Robust mechanism needed for risk sharing and transfer: Joint study
Mumbai, Jan 14: The FICCI today said that a joint study undertaken by them, the World Bank and CRISIL has reached the conclusion that the sustenance of India's economic growth hinges on augmenting the supply of long-term local currency and creation of robust mechanisms for risk sharing and risk transfer.
While long-term local currency funds are needed to finance the country's much-needed infrastructure, development of new instruments to serve the broader financial needs of firms and households depends on a robust mechanism which can enhance risk-bearing capacity of the economy as a whole.
In this backdrop, FICCI's two-day Capital Markets Conference, (CAPAM) beginning January 15 in Mumbai will focus on the theme of key challenges and opportunities in developing markets for long-term finance, an FICCI release said.
The study notes that the next generation of financial market reforms in India will need to focus on four interrelated areas which include taking equity market development to a higher level, developing and deepening corporate bond markets, developing markets for derivatives and securitisation, strengthening the institutional investor base, including pensions, insurance, and mutual fund industries, and improving market regulation and strengthening risk management, in the face of a more complex financial sector and greater volatility.

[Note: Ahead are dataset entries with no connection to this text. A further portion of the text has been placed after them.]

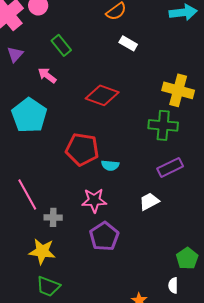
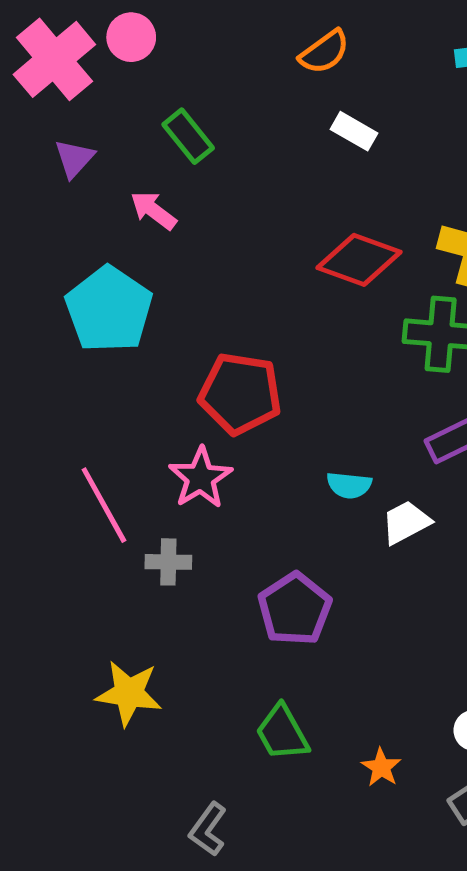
red diamond: (102, 95) -> (359, 260), moved
cyan semicircle: (110, 165) -> (349, 485), moved
pink star: (94, 200) -> (201, 478), moved, turned -30
yellow star: (42, 251) -> (129, 693), moved
green trapezoid: (48, 286) -> (282, 733), moved, turned 40

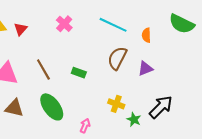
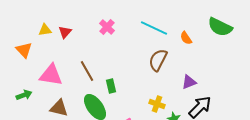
orange semicircle: (146, 35) -> (186, 38), turned -32
purple triangle: (145, 69) -> (189, 82), moved
green rectangle: (79, 73) -> (111, 86), moved, turned 56

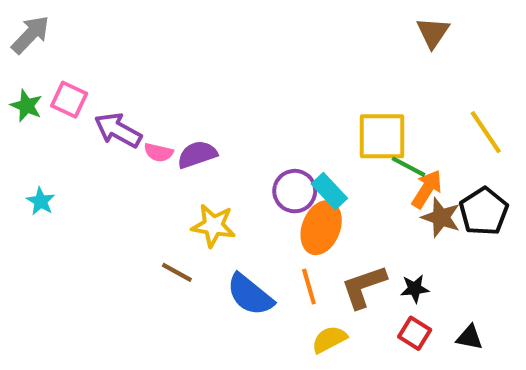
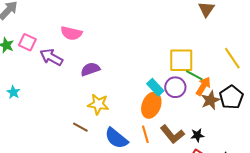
pink semicircle: (159, 152) -> (71, 33), moved, size x1.5
purple circle: (295, 191) -> (175, 87), moved
brown star: (441, 217) -> (210, 100), turned 30
brown L-shape: (364, 287) -> (172, 134), turned -110

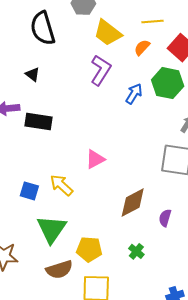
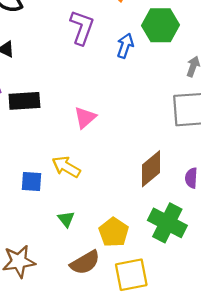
pink triangle: (95, 159) -> (85, 118), moved
green triangle: (52, 229) -> (66, 219), size x0.5
yellow pentagon: (89, 249) -> (114, 232), turned -30
green cross: (136, 251) -> (167, 223), size x2.0

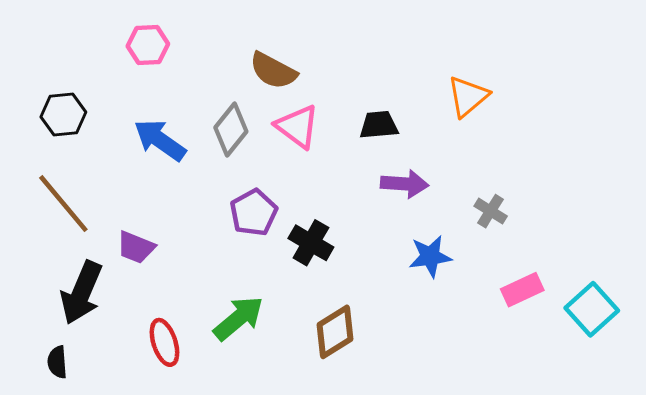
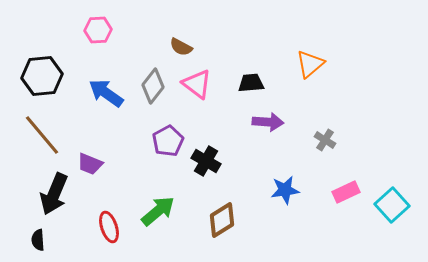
brown semicircle: (273, 71) -> (181, 47), size x0.7
black hexagon: (63, 114) -> (42, 76), size x1.4
blue star: (430, 256) -> (285, 190), moved

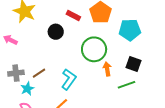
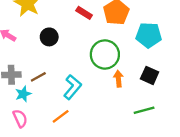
black circle: (56, 32) -> (49, 37), moved
green line: (127, 85) -> (144, 110), moved

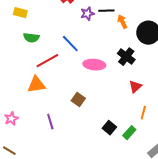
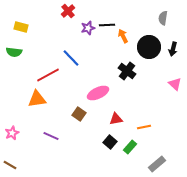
green semicircle: (31, 38) -> (14, 52), moved
pink ellipse: (94, 65) -> (98, 93), moved, turned -30
red triangle: (135, 87) -> (116, 119), moved, turned 32
orange line: (143, 113) -> (144, 127), turned 64
purple line: (50, 122) -> (51, 136), turned -49

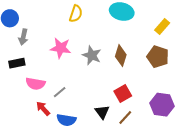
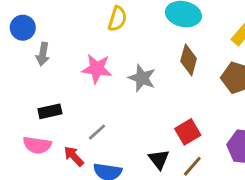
brown diamond: (121, 56) -> (189, 60), moved
black rectangle: (17, 63) -> (50, 111), moved
pink semicircle: (35, 84) -> (37, 145), moved

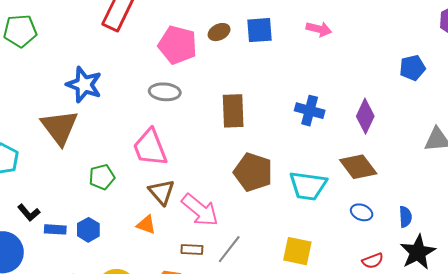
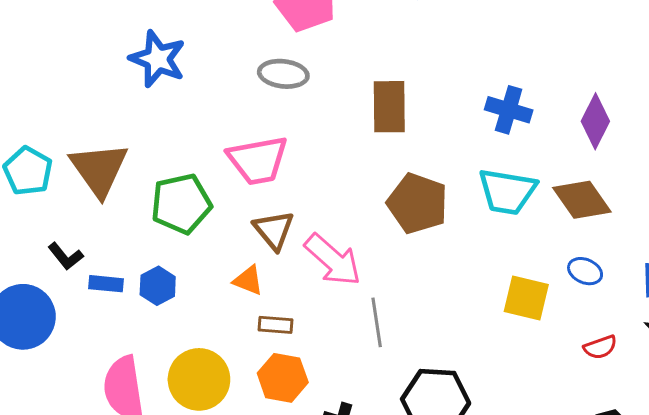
brown triangle: (60, 127) -> (99, 169), moved
pink trapezoid: (150, 148) -> (258, 160), turned -81
green pentagon: (102, 177) -> (181, 204), size x1.5
cyan trapezoid: (308, 186) -> (507, 192), moved
brown rectangle: (192, 249) -> (275, 325), moved
gray line: (229, 249) -> (377, 322), turned -48
yellow square: (297, 251) -> (526, 298), moved

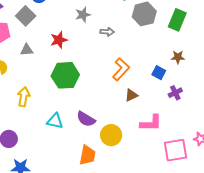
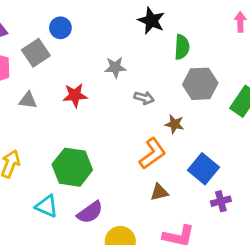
brown star: (178, 57) -> (174, 124), moved
blue square: (159, 73) -> (204, 169), size x1.5
green hexagon: (65, 75) -> (72, 167), moved
purple semicircle: (86, 119) -> (90, 212), turned -78

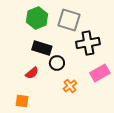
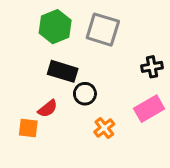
black cross: (88, 43) -> (152, 67), moved, size x0.6
orange square: (22, 101) -> (28, 128), moved

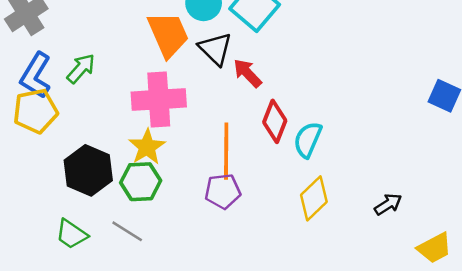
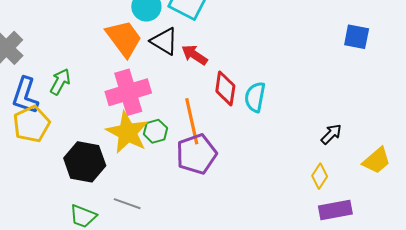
yellow star: (147, 147) -> (127, 132), size x1.4
green hexagon: (141, 182) -> (155, 131), moved, size x0.7
purple pentagon: (223, 191) -> (196, 154), size x1.4
yellow diamond: (314, 198) -> (320, 176), moved, size x0.7

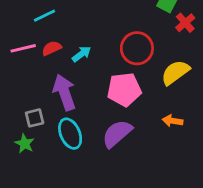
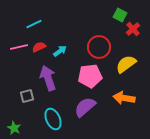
orange arrow: (172, 121) -> (124, 98), size x1.5
cyan ellipse: (70, 134) -> (53, 119), moved
green star: (25, 144) -> (14, 128), moved

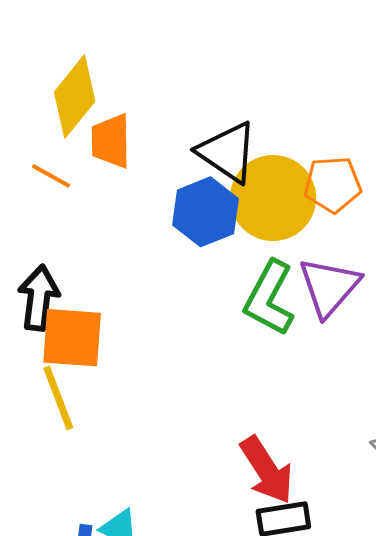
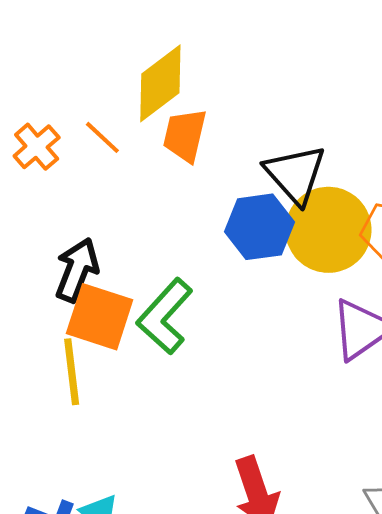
orange line: (51, 176) -> (102, 137), moved
green L-shape: (269, 298) -> (165, 316), moved

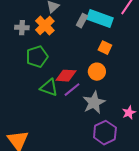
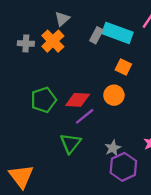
green pentagon: (37, 57) -> (43, 100), moved
green triangle: (49, 88) -> (70, 143), moved, turned 48
gray star: (94, 103) -> (113, 148), moved, size x0.6

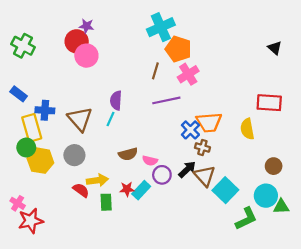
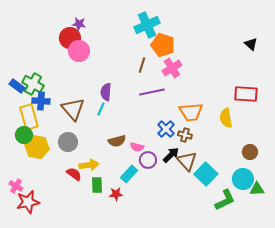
green cross: (23, 46) -> (33, 84), moved
blue cross: (190, 130) -> (166, 129), moved
red star: (127, 189) -> (116, 194), moved

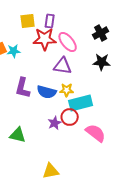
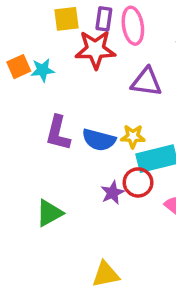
pink ellipse: (68, 42) -> (133, 26), moved, turned 30
purple triangle: (63, 66) -> (147, 82), moved
green triangle: (18, 135) -> (49, 213), turned -42

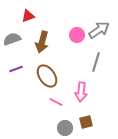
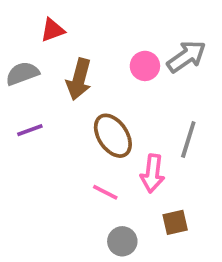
gray line: (96, 62) -> (188, 139), moved
brown ellipse: (47, 76) -> (113, 136), moved
brown square: (86, 122) -> (175, 222), moved

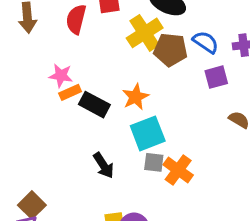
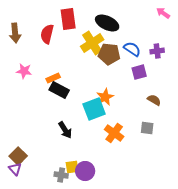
pink star: (61, 76) -> (24, 71), moved
orange rectangle: (70, 92) -> (53, 78), moved
orange star: (136, 97) -> (105, 97), moved
gray square: (154, 162) -> (147, 128), moved

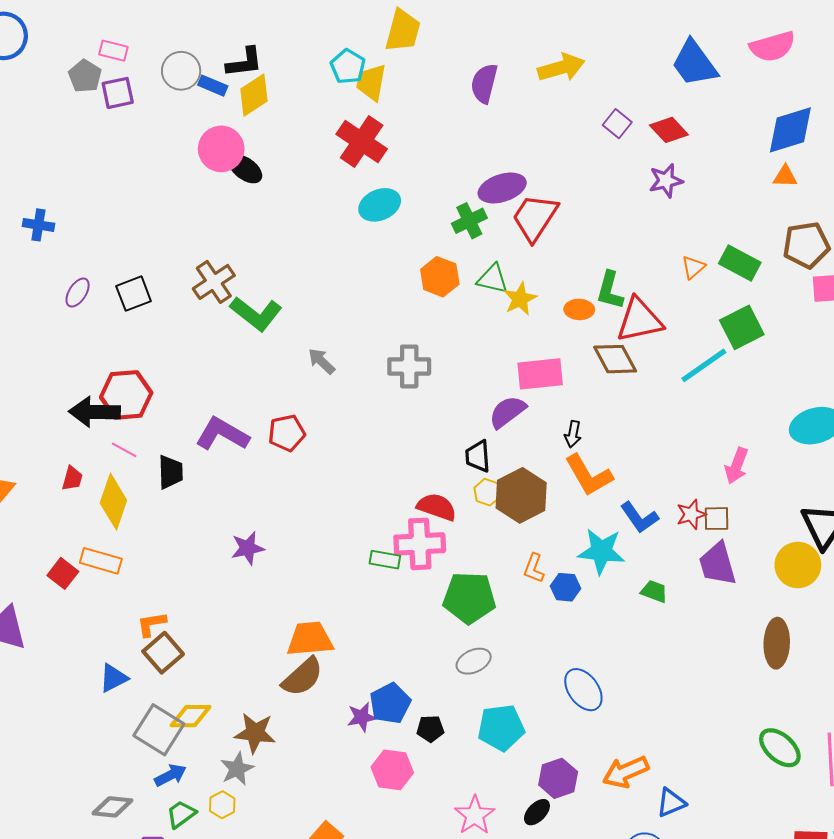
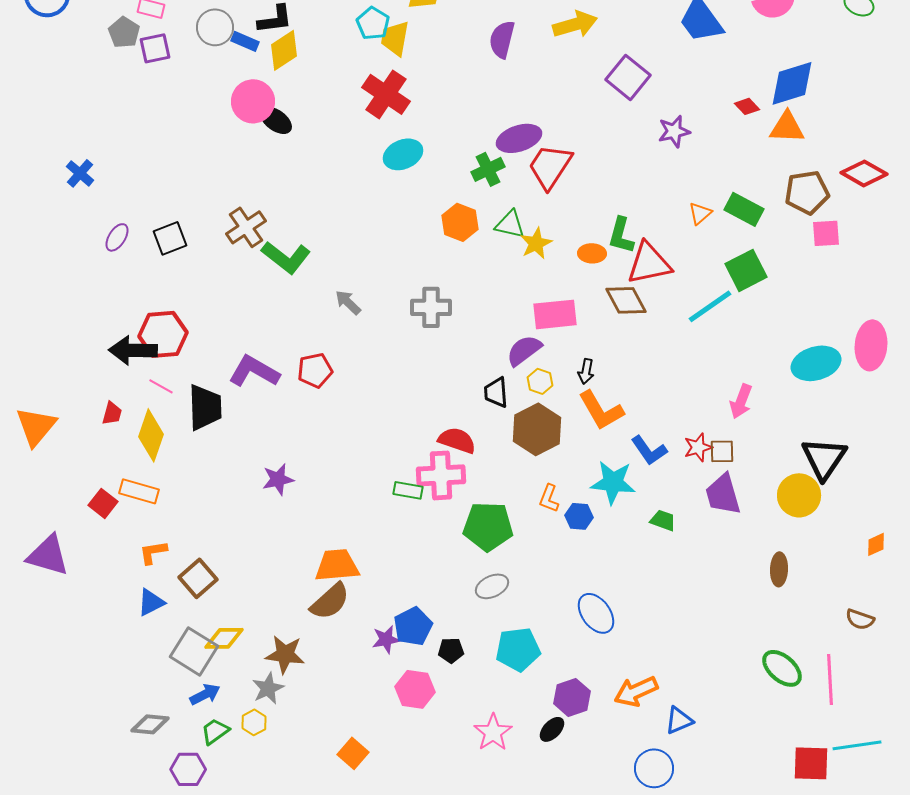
purple square: (617, 124) -> (628, 77), size x1.6
red diamond: (669, 130) -> (747, 106), moved, size x0.7
orange triangle: (785, 176) -> (787, 127), size x1.5
blue cross: (38, 225) -> (80, 173), turned 32
black trapezoid: (170, 472) -> (205, 407), size x1.4
yellow hexagon: (487, 492) -> (540, 381), moved
orange L-shape: (151, 624) -> (153, 552), moved
brown ellipse: (777, 643) -> (779, 569), size x0.7

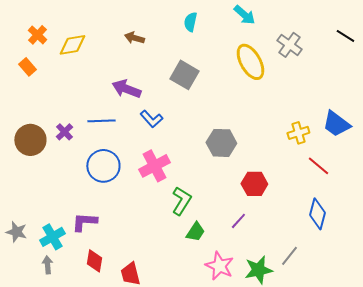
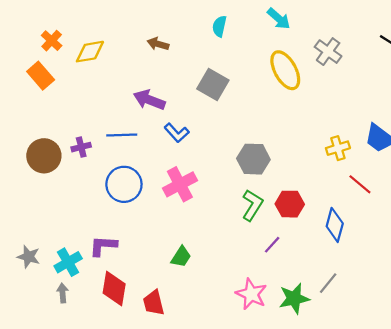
orange rectangle: (27, 67) -> (41, 76), size x1.4
purple cross: (64, 132) -> (81, 147), turned 30
green L-shape: (181, 201) -> (252, 205), moved
blue diamond: (317, 214) -> (335, 225), moved
green trapezoid: (195, 232) -> (181, 257), moved
red diamond: (94, 261) -> (114, 289), size x1.4

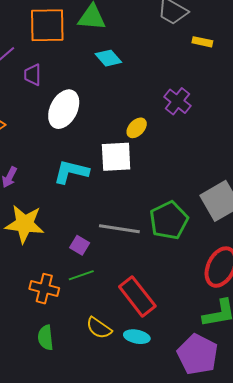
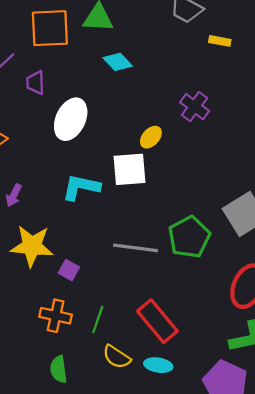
purple square: (80, 245) -> (69, 270), moved
green line: (81, 275) -> (98, 319), moved, turned -50

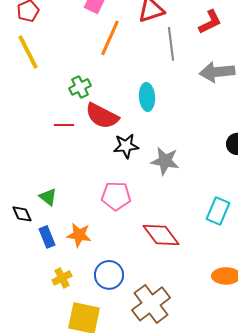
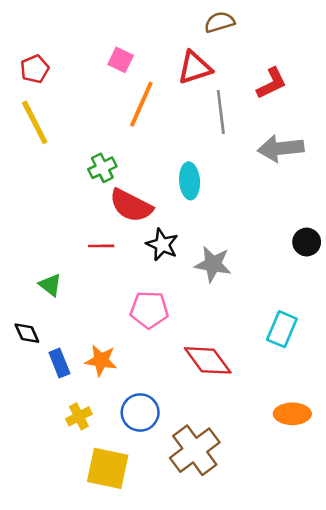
red line: (64, 125) -> (101, 246), moved
black star: (126, 146) -> (162, 245), turned 30
green triangle: (48, 197) -> (50, 285), moved

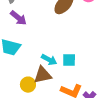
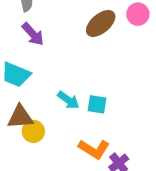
brown triangle: (43, 75) -> (20, 117), moved

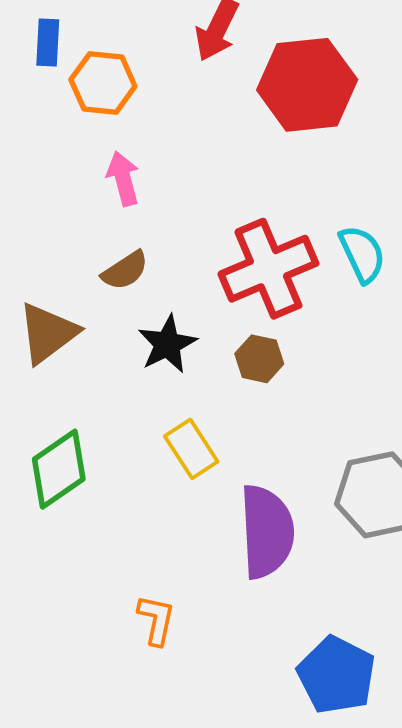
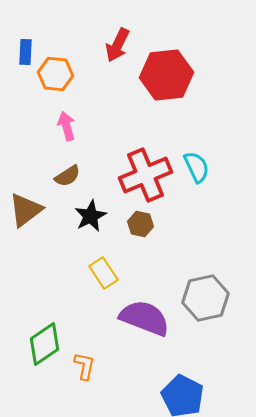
green diamond: (59, 469) -> (44, 344), moved
purple semicircle: (267, 532) -> (144, 318), turned -66

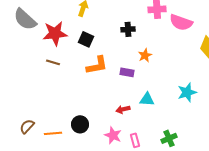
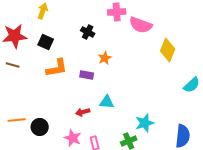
black cross: (128, 29) -> (88, 32), turned 32
cyan star: (187, 92) -> (145, 123), moved
orange line: (53, 133) -> (17, 120), moved

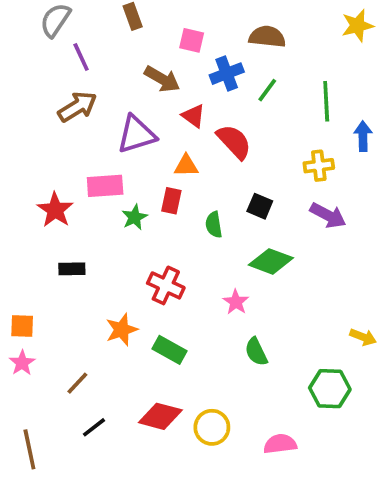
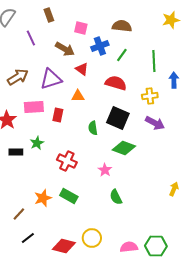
purple line: (81, 57) -> (31, 38), moved
brown arrow: (77, 107) -> (18, 77), moved
red semicircle: (234, 142) -> (116, 83), moved, turned -30
red rectangle: (171, 201) -> (58, 115), moved
black square: (260, 206) -> (118, 118), size x1.6
green star: (135, 217) -> (37, 143), moved
orange star: (122, 330) -> (43, 198), moved
yellow arrow: (363, 337) -> (174, 189), turned -88
green hexagon: (330, 389) -> (156, 246), moved
red diamond: (160, 416) -> (64, 246), moved

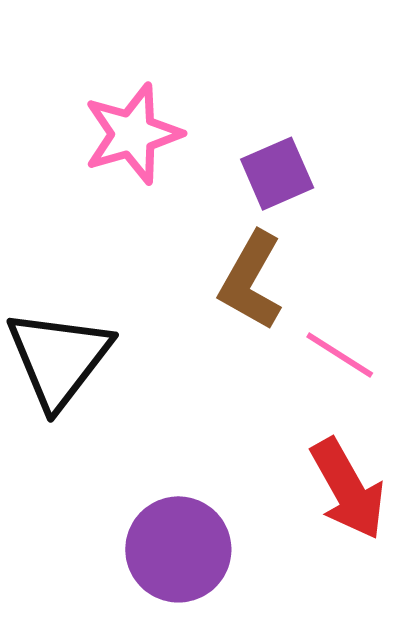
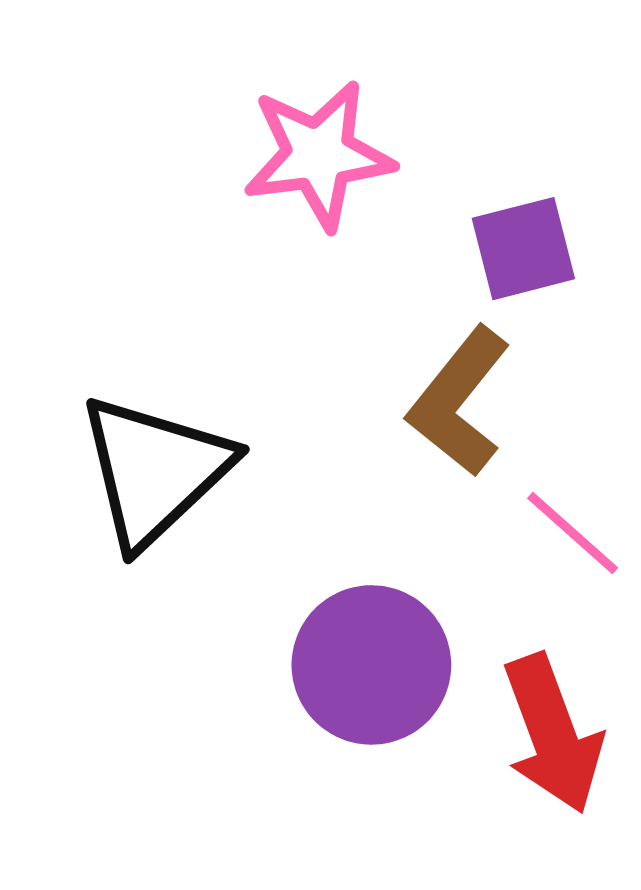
purple circle: (178, 549) -> (371, 665), moved

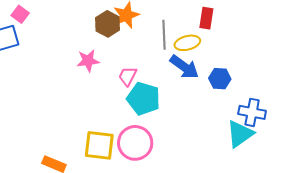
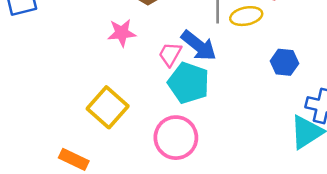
blue arrow: (184, 67) -> (199, 46), moved
yellow square: (99, 145) -> (108, 107), moved, turned 32

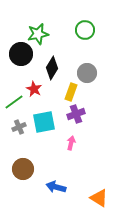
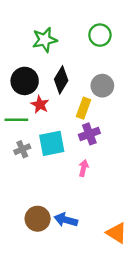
black circle: (21, 54) -> (25, 81), moved
green line: (14, 102) -> (16, 120), turned 36
brown circle: (23, 169) -> (38, 219), moved

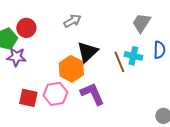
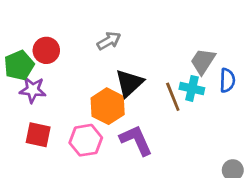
gray trapezoid: (141, 23) -> (203, 61), moved
red square: (28, 98) -> (38, 135), moved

While acknowledging India's readiness to go in for capital account convertibility, the study cautions that certain conditions will have to be fulfilled before the capital account is fully liberalised. These include developing and insuring compliance to sound risk management practices, maintaining global standards in provisioning, capital adequacy norms and reporting requirements, strengthening banking supervisions, close monitoring and regulation of short-term with adequate exposure and reduced dependence on one-way inflows.
Past experience, especially the East-Asian crisis, according to the study, calls for better management of risks. The risks need to be identified, quantified and monitored on an ongoing basis. In other words, prudential norms that minimize the risk of open capital accounts need to be in place. It is, therefore, critical to have a robust financial infrastructure with strong provisioning, disclosure/ reporting requirements, greater transparency and accountability in government, capital adequacy norms and accountancy practices for better risk management.
Furthermore, the study points out that a diversified financial system with appropriately developed markets and mechanisms for risk sharing and risk transfer is required to enhance the risk-bearing capacity of the economy as a whole. Such a system enables market participants to manage and transfer risks to those more able and willing to bear them, and helps maintain overall market stability.
In this context, the development of securitization and derivatives markets assumes a central place, the study adds.